Debugging Race Conditions in C/C++

Debugging Race Conditions in C/C++

Race conditions in C++

 

 

 

 

 

 

 

 

 

Some bugs are trivial to fix, others can be almost impossible. The two factors that make the biggest difference are:

  1. Is the bug deterministic or does it occur sporadically and/or in a different fashion each time?
  2. How much compute happens between the bug itself and the point of failure?
    (This is why assertions are so useful: they reduce the time from the bug itself to when you notice, and it’s why incorrect results are usually a horrible bug report.)

Race conditions tend to be really bad on both fronts, hence they’re usually horrible to diagnose.

What are race conditions?

Race conditions in software or any system are when multiple tasks are happening concurrently and correctness depends on the ordering of operations of the tasks with respect to one another. The most commonly-cited kind is when multiple threads in a program operate on the same data without adequate locking; here the two threads are said to be racing with each other – depending on which wins the race, the outcome will differ (one outcome is correct, the other(s) a crash, a deadlock, or other incorrect behaviour).

In practice, it’s just as likely that one thread (perhaps the only thread) in your program is racing with something outside your program – often the operating system, perhaps another process. e.g. one process writes a file, another reads from it; usually the read happens much later than the write, but once in a blue moon the write gets delayed for some reason (perhaps the writer is starved of CPU time because the system is busy).

debug defects

Is this a race condition?

Firstly, how do you know if some erratic behavior is caused by a race condition? Race conditions (by definition) cause erratic behavior, but not all erratic behavior is caused by race conditions. For example, erratic behavior might be caused by the memory allocator putting objects at different addresses. One example I heard from a customer was caused by a printf (“pid=%d\n”, getpid());– the malloc inside printf would either fit inside the page or not depending on the number of digits of the pid, which in turn caused subsequently malloc’d pointers to be different, which were then hashed in some data structure and ultimately would cause incorrect results. That’s erratic, but not a race condition.

The bad news is that it’s usually impossible to know for sure whether something is a race condition until you have a root-cause diagnosis. My advice however is don’t be too quick to ascribe erratic behavior to a race condition – until you know. It could be anything!

How to find and fix race condition bugs in C/C++ (the traditional way)

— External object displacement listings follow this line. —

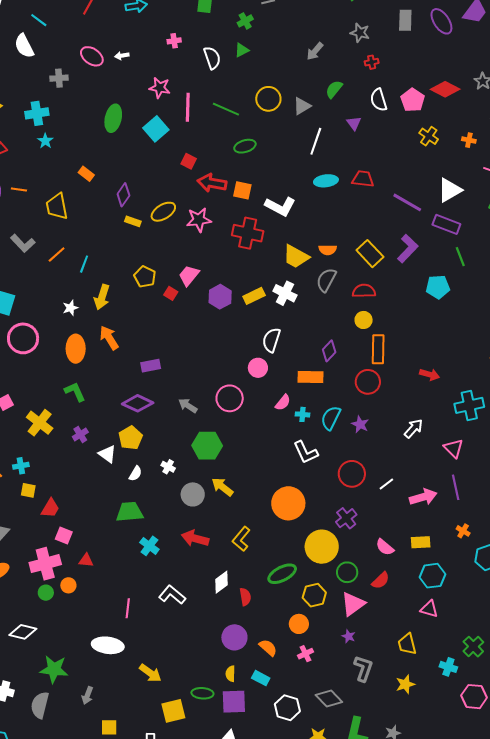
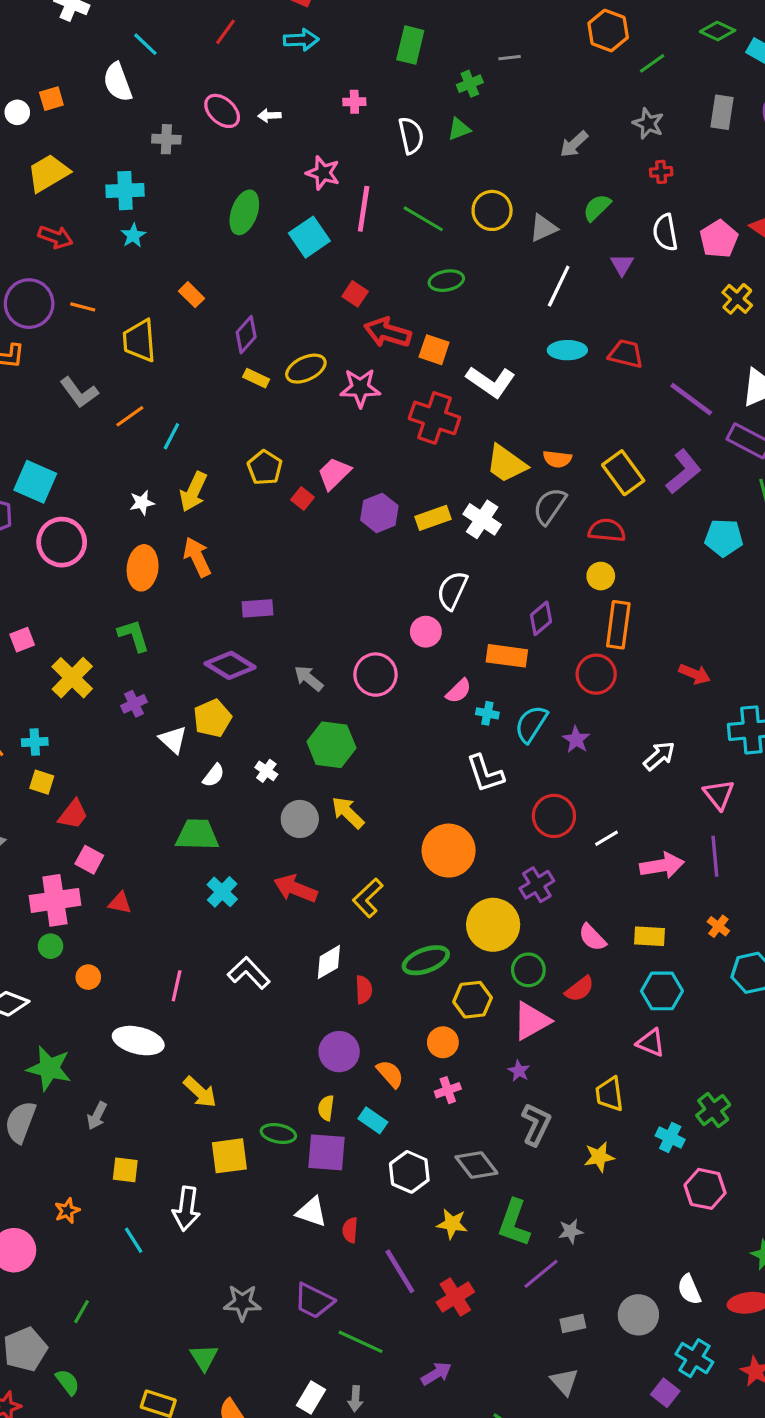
orange circle: (68, 585) -> (88, 977), moved

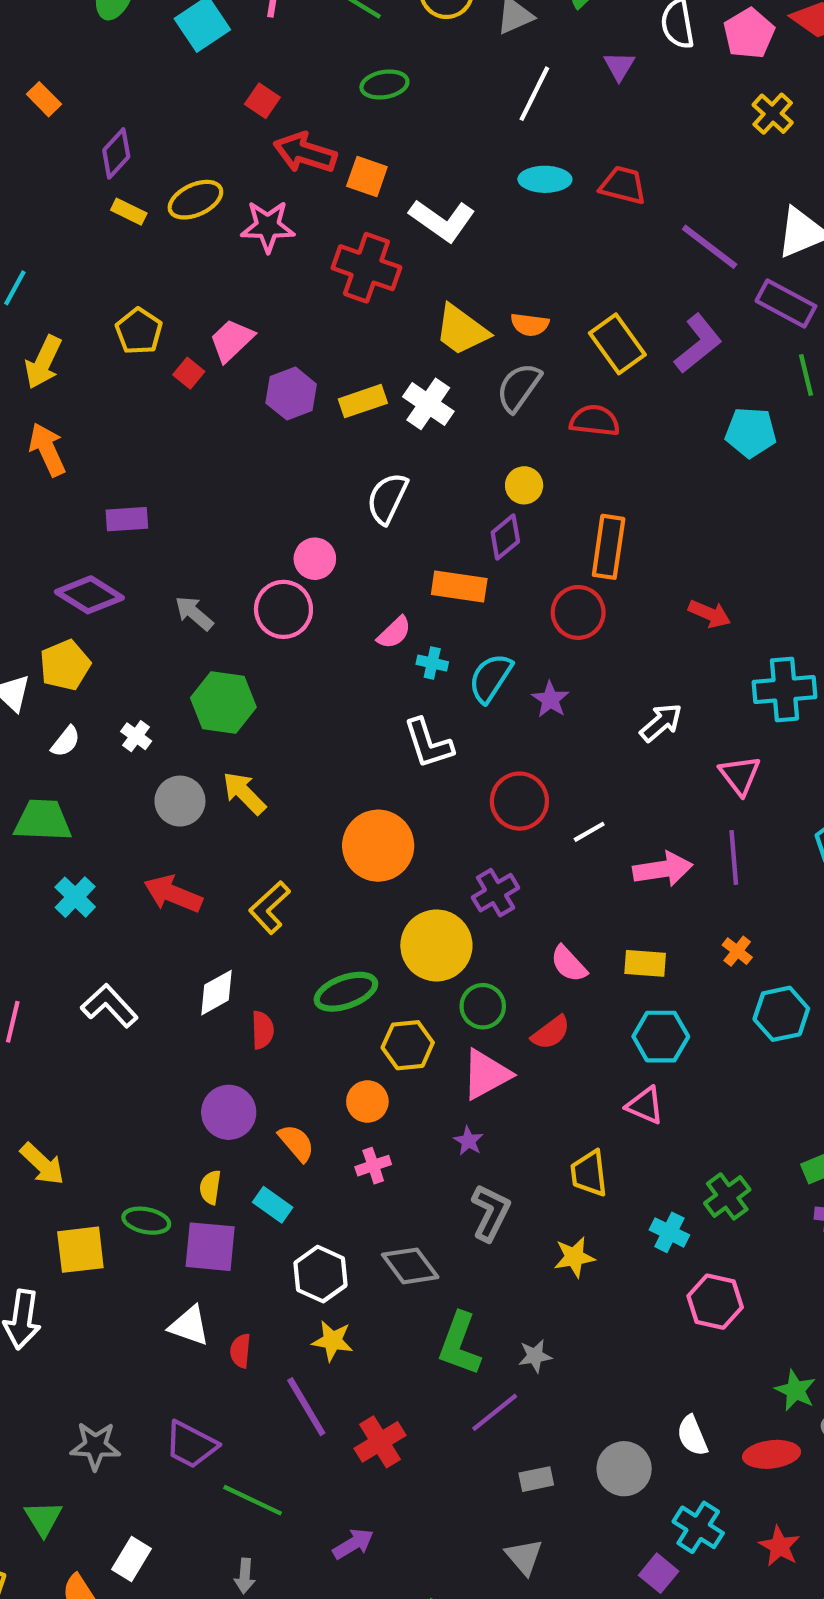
yellow circle: (601, 576) -> (524, 485), moved
pink circle: (426, 632) -> (315, 559), moved
yellow star: (452, 1224) -> (332, 1341), moved
white rectangle: (311, 1397) -> (131, 1559), moved

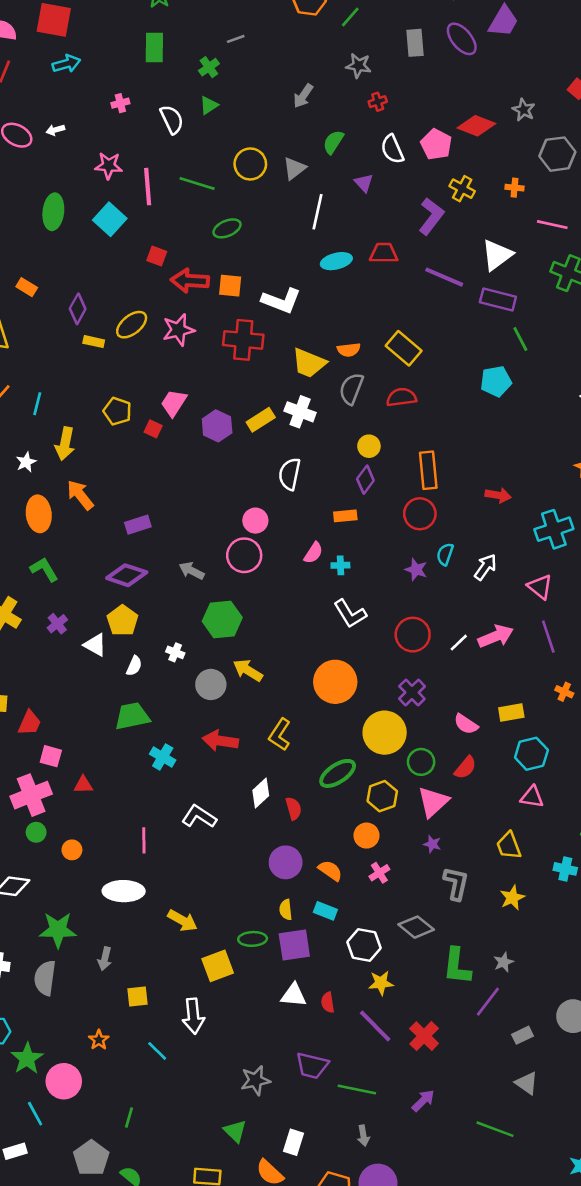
purple L-shape: (698, 344) -> (431, 216), moved
orange rectangle: (459, 587) -> (345, 516), size x0.7
cyan semicircle: (490, 678) -> (445, 554), moved, size x0.7
pink arrow: (663, 869) -> (496, 636), moved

There are several tools that can help find race conditions.

Static analysis

Static analysis tools like Coverity can be good at finding certain classes of race conditions. They’re not cheap, but can save you a lot of time. Even better, they can identify races that you don’t need a test-case to find for you. (One of the many horrible things about race conditions is that they often escape testing and then blow up in production.)

Dynamic analysis

There are two particularly good, free dynamic analysis tools available: ThreadSanitizer and Helgrind. ThreadSanitizer, like the other sanitizers such as AddressSanitizer, requires you to compile your code specially. Helgrind (like the rest of the Valgrind suite) does not, but imposes more runtime overhead. Both can identify potential data races and deadlocks. For example, they will flag if one thread writes some memory after another thread has written it but before anyone else has read it – not necessarily a race, but it’s a good clue that it might be. They will also find occurrences of a thread acquiring multiple locks simultaneously and not always in the same order (this is almost always a deadlock waiting to bite you). Both are somewhat slow: ThreadSanitizer will slow your program by 10-15x, Helgrind by perhaps 100x. Compute time is usually cheap, and if it lets you find races quickly and before your customers do, then it’s a small price to pay.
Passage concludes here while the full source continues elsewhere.